▶ TASK PROMPT
Where does the word "Dampfbügelstation" occur in the material? Copy each line that has it.

▶ PROVIDED ENTRIES
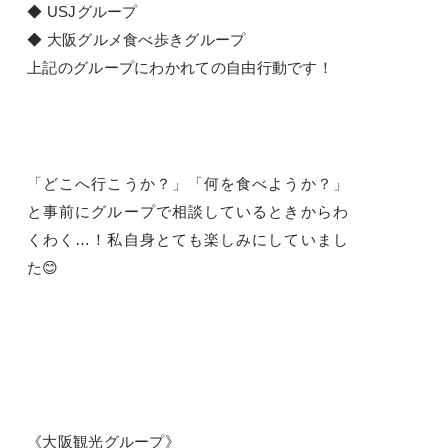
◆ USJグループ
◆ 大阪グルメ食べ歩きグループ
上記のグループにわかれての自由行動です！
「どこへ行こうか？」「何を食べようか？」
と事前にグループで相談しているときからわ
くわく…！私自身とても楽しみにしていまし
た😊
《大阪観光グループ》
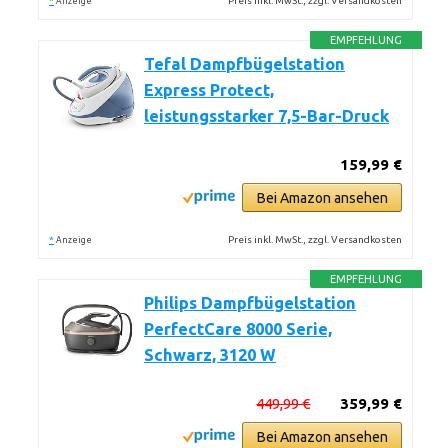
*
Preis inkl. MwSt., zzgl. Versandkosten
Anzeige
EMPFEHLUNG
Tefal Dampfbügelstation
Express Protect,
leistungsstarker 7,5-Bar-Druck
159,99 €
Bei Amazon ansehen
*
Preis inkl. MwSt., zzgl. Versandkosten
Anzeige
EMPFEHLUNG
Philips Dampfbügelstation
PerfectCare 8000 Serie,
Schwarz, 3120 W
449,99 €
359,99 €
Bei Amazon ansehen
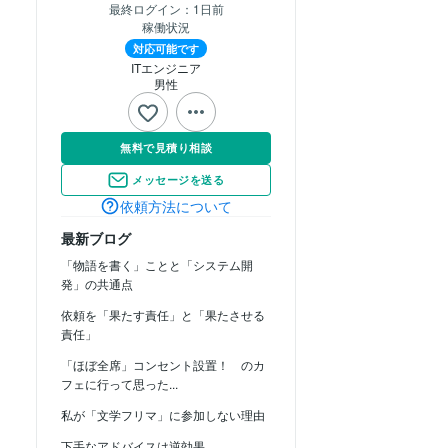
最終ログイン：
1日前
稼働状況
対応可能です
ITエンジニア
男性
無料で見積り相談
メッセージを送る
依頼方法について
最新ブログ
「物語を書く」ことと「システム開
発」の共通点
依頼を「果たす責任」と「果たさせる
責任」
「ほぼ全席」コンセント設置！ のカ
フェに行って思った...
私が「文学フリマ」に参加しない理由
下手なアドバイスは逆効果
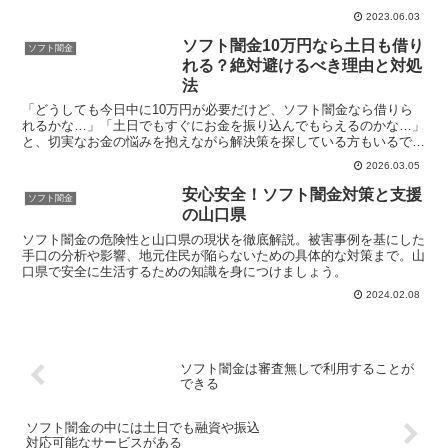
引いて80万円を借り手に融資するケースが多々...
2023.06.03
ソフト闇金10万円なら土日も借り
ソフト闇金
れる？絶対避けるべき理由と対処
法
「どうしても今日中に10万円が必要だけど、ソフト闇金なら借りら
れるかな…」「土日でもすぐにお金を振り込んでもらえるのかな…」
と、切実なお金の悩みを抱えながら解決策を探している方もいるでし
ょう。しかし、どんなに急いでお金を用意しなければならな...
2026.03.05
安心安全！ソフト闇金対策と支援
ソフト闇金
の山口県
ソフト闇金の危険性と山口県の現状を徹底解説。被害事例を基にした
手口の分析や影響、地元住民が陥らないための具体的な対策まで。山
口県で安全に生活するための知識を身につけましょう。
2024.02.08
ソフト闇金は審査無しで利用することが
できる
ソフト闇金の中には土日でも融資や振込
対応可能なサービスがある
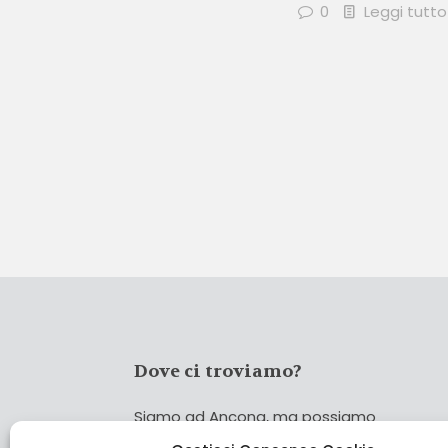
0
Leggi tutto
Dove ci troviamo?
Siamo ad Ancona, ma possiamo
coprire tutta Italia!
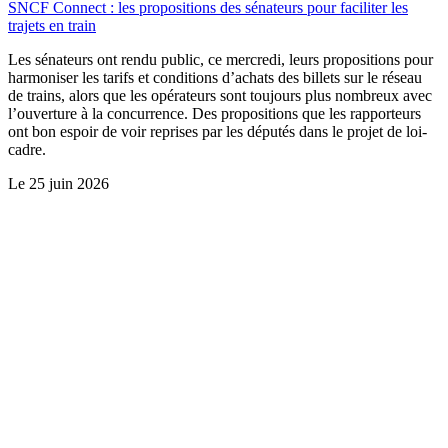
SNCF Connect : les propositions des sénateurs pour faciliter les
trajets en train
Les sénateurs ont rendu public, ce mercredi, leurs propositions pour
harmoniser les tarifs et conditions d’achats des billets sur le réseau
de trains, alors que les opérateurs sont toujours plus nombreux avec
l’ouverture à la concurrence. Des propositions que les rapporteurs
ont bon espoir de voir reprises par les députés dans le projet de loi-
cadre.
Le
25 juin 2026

▶ EXERCISE RESULT
Tefal Dampfbügelstation
Philips Dampfbügelstation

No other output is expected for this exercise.